I think these things are connected. The writer talks about his 18 years with the Times. I’ve worked in news off and on for nearly 20 years. The way I started out has vastly changed in those two decades.

And the blogosphere has changed in the nearly three years I’ve been blogging. Some media outlets get it and have actively worked toward changing their model to accommodate changes that will happen in the future, which is smart. Even some rural outlets do although there are a great deal of folks who do not and angrily (yes, I said angrily) hold on to that the old ways are the only way to do news.

There is chasm that exists between old and new.

And CNN is treating online communication like a dinosaur. When you edit free thought, then what do you have?

Zombies in a newsroom.

The Firing Of Chez Pazienza

Wednesday, February 20th, 2008

I’m sure most of you have heard about the curious case of former CNN producer Chez Pazienza. He had a blog, he was critical on his blog and CNN canned him last week.

CNN fired me, and did it without even a thought to the power that I might wield as an average person with a brain, a computer, and an audience. The mainstream media doesn’t believe that new media can embarrass them, hurt them or generally hold them accountable in any way, and they’ve never been more wrong.

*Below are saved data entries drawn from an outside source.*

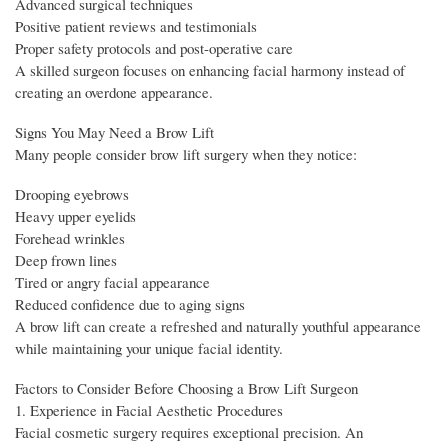
Advanced surgical techniques
Positive patient reviews and testimonials
Proper safety protocols and post-operative care
A skilled surgeon focuses on enhancing facial harmony instead of
creating an overdone appearance.
Signs You May Need a Brow Lift
Many people consider brow lift surgery when they notice:
Drooping eyebrows
Heavy upper eyelids
Forehead wrinkles
Deep frown lines
Tired or angry facial appearance
Reduced confidence due to aging signs
A brow lift can create a refreshed and naturally youthful appearance
while maintaining your unique facial identity.
Factors to Consider Before Choosing a Brow Lift Surgeon
1. Experience in Facial Aesthetic Procedures
Facial cosmetic surgery requires exceptional precision. An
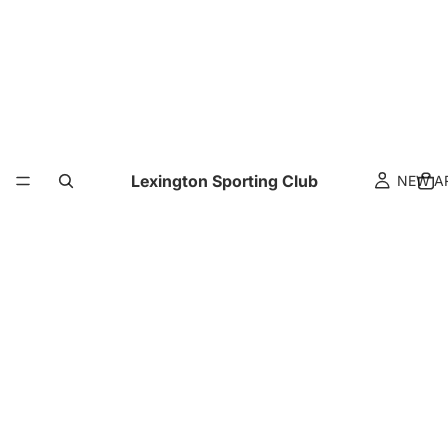
Lexington Sporting Club
NEW A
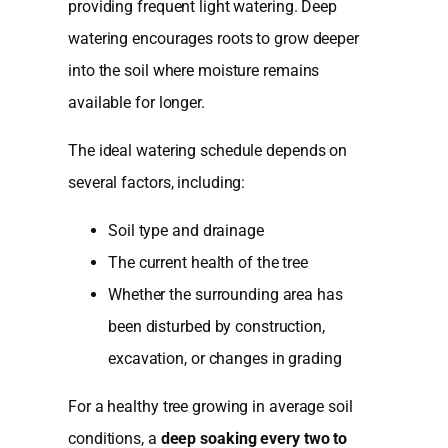
providing frequent light watering. Deep
watering encourages roots to grow deeper
into the soil where moisture remains
available for longer.
The ideal watering schedule depends on
several factors, including:
Soil type and drainage
The current health of the tree
Whether the surrounding area has
been disturbed by construction,
excavation, or changes in grading
For a healthy tree growing in average soil
conditions, a
deep soaking every two to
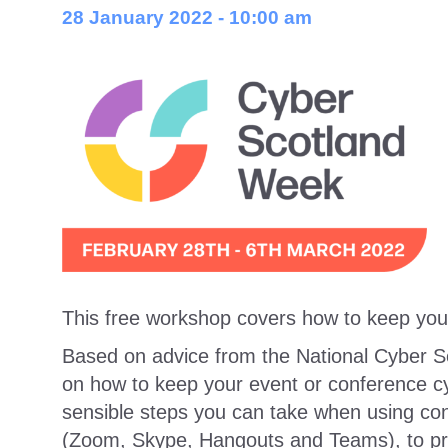
28 January 2022 - 10:00 am
This free workshop covers how to keep you
Based on advice from the National Cyber Sec
on how to keep your event or conference cyb
sensible steps you can take when using conf
(Zoom, Skype, Hangouts and Teams), to pro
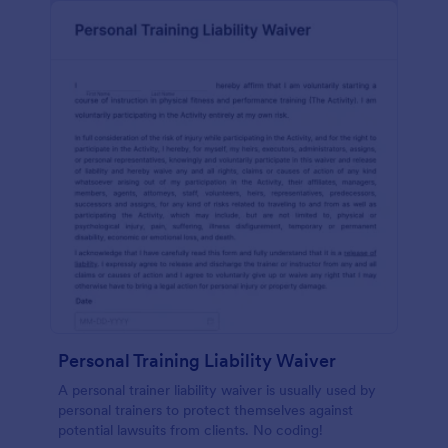
Personal Training Liability Waiver
A personal trainer liability waiver is usually used by
personal trainers to protect themselves against
potential lawsuits from clients. No coding!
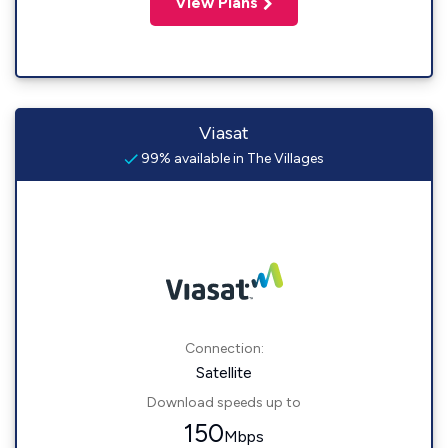
View Plans
Viasat
99% available in The Villages
Connection:
Satellite
Download speeds up to
150
Mbps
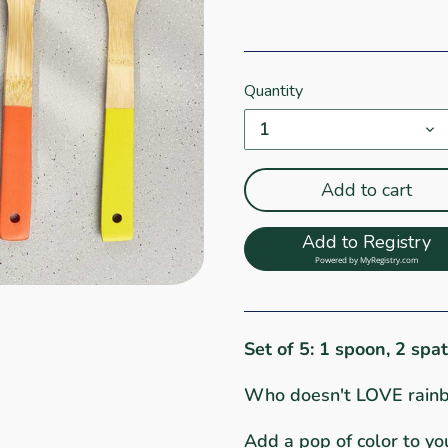
Quantity
1
Add to cart
Add to Registry
Powered by
MyRegistry.com
Set of 5: 1 spoon, 2 spa
Who doesn't LOVE rain
Add a pop of color to you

I was going to write about this yesterday but I had to think about it. There is a lot of bravado in Pazienza’s post at his blog Deus Ex Malcontent about his dismissal as well at the Huffington Post where he also posts, but there is also a conversation to be had about all of this. In effect, Pazienza’s has been dooced. On the other hand, I had never really heard of these guy until he was canned.

The one thing he has done has effectively given a look behind the mindset of traditional, large-scale media. The post he wrote Monday is pretty long, but this stood out for me.

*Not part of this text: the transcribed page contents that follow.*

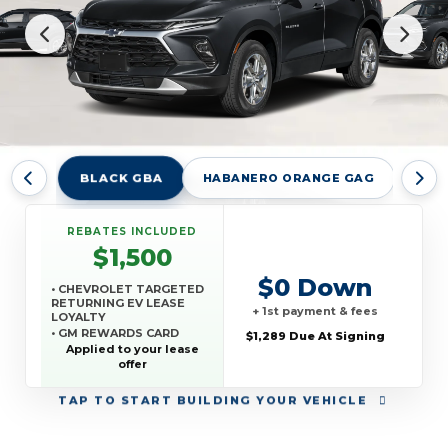
BLACK GBA
HABANERO ORANGE GAG
RAD
REBATES INCLUDED
$1,500
$0 Down
• CHEVROLET TARGETED
RETURNING EV LEASE
+ 1st payment & fees
LOYALTY
• GM REWARDS CARD
$1,289 Due At Signing
SALES SIGN UP AND
Applied to your lease
SPEND OFFER
offer
TAP
TO START BUILDING YOUR VEHICLE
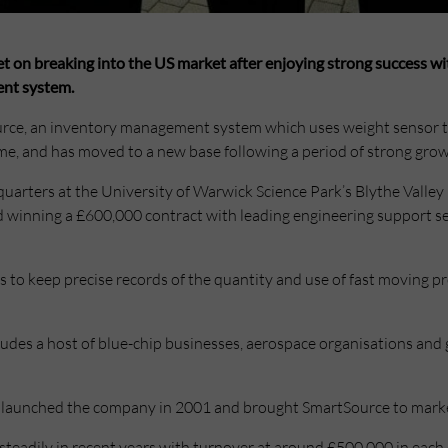
set on breaking into the US market after enjoying strong success wi
nt system.
rce, an inventory management system which uses weight sensor 
ime, and has moved to a new base following a period of strong grow
rters at the University of Warwick Science Park’s Blythe Valley 
d winning a £600,000 contract with leading engineering support s
to keep precise records of the quantity and use of fast moving pr
ludes a host of blue-chip businesses, aerospace organisations and 
launched the company in 2001 and brought SmartSource to market
teadily in recent years with turnover at around £500,000 in each o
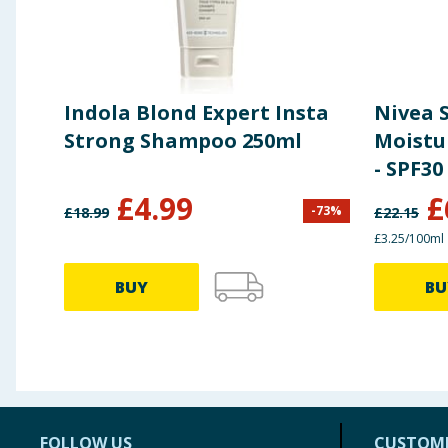
Indola Blond Expert Insta
Nivea 
Strong Shampoo 250ml
Moistu
- SPF30
£
4.99
£
-
73
%
£
18.99
£
22.15
£3.25/100ml
BUY
BU
FOLLOW US
CUSTOME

I say this with the knowledge of implied complicity: I continued to draw a salary from stations at the local level and national networks long after I had noticed an unsettling trend in which real news was being regularly abandoned in favor of, well, crap. I may not have drank the Kool-aid, but I did take the money. I may have been uncomfortable with a lot of what I was putting on the air, but I was comfortable in the life that it provided me. I just figured, screw it, most people don’t like their jobs; shut up and do what you’re told, or at least try to. Besides, I told myself, what the hell else do you know how to do?

That’s pretty candid.

Pazienza has done two things. First of all, he is spotlighting the impact that blogs are having on the big boys. The other thing that he has done has given a little light on what goes behind the scenes of a cable news network and how news is changing.

Pazienza will be fine and probably will have a new job pretty quickly.

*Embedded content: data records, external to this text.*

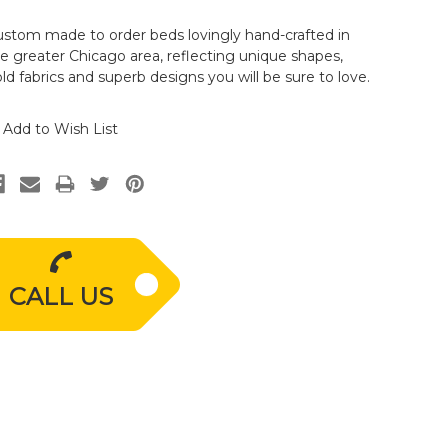
stom made to order beds lovingly hand-crafted in
e greater Chicago area, reflecting unique shapes,
ld fabrics and superb designs you will be sure to love.
Add to Wish List
CALL US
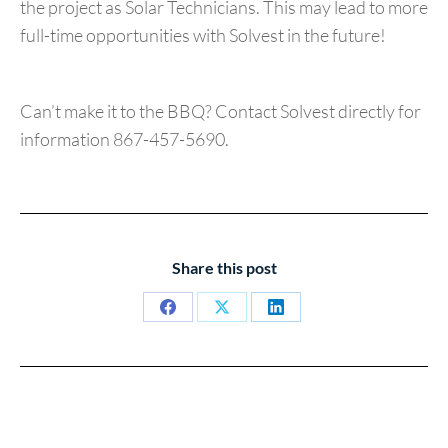
the project as Solar Technicians. This may lead to more
full-time opportunities with Solvest in the future!
Can’t make it to the BBQ? Contact Solvest directly for
information 867-457-5690.
Share this post
Share
Share
Share
on
on
on
Facebook
X
LinkedIn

At a recent event I attended with other journalists, the issue of blogging was discussed more than ever. We live in a time where anyone can have an online platform where they can discuss whatever they want. From knitting blogs to right-or-left politics, the enormity of the blogging world is changing the rules. All of us know that.

Because things are changing.

And with that change comes growing pains because the rules have been collectively thrown out the window. The debate will continue, but it’s not going to stop this moving locomotive of a new information age that includes traditional media and Joe Citizen.

Joe Citizen’s voice usually trumps media.

Rock, Paper, Scissors, campers. We will see what happens next.